The preeminence of the belly over the eye therefore signifies that the True Man does not lose himself in the world that is revealed to the eye, i.e., in the outer world, in the not-I. Something generally unknown in the West, obesity, the “great belly” with which “Immortals” and Taoist sages, but also certain Chinese and Japanese Buddhas, were often portrayed, has a symbolic character based on the idea just explained: it alludes to the development that has precisely the “empty” principle in such beings, or the dimension of “emptiness” – the immaterial or transcendent element. The lower belly – in Japanese: hara.
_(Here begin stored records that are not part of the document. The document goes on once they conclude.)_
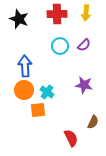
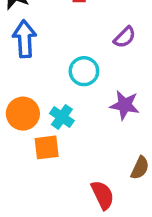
cyan circle: (60, 46) -> (84, 71), moved
blue arrow: (25, 66) -> (25, 39), moved

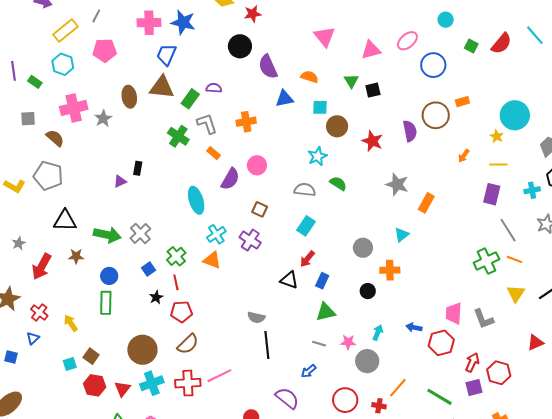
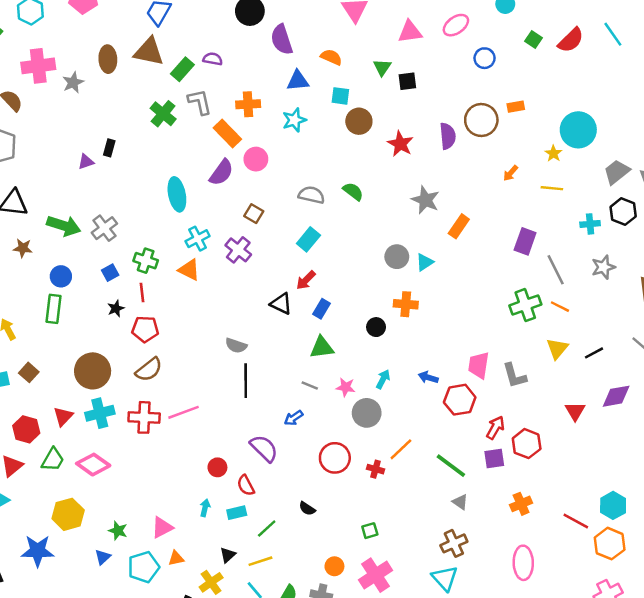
blue circle: (433, 65) -> (485, 58), size x0.7
orange rectangle: (214, 153) -> (227, 134), moved, size x1.6
cyan star: (317, 156) -> (294, 120), moved
purple rectangle: (492, 194) -> (525, 241), moved
gray circle: (363, 248) -> (397, 257), moved
green cross: (176, 256) -> (146, 261), turned -36
red triangle: (535, 343) -> (575, 411), turned -42
red hexagon: (95, 385) -> (26, 429), moved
On its significance of the center in Japanese esoteric schools existing to this day, see K. Durckheim, Hara, Vital center of man according to Zen and its problems that are connected there in our essay: The Japanese Hara-theory in its Relation to East and West (in East and West, number 2, 1958).

Chapter 13

Favors received injure as much as disgrace
Greatness weighs down the body.
What is meant by: “Favors received injures as much as disgrace?”
Favors received entails its own reduction
There is anxiety in waiting for it
There is anxiety in losing it.
What is meant by: “Greatness weighs down the body”?
To have a body [person] means to offer a hold
The body is the principle of heaviness
If you did not have it
There would not be possibilities.
Therefore: whoever is detached from greatness
Can freely rule the empire
Whoever is attached to the body as little as the empire
Can be entrusted with the empire.

The text of this chapter is somewhat corrupt. Thus there have been divergent translations. Instead of “favors received” one can also read: fortune, honors received; it refers, then, to depending on the cause of that, with the implicit lowering of its own more intimate dignity, which is “disgrace”. The ideogram for the body can also be rendered as “person”; then the possibilities given as terms of comparison for that to which the outer profane greatness shows, there are those inherent to being person, in the limitative sense: by varying this, with which the whole can agree equally by creating minor modifications, preserving the comprehensive interpretation given to the chapter.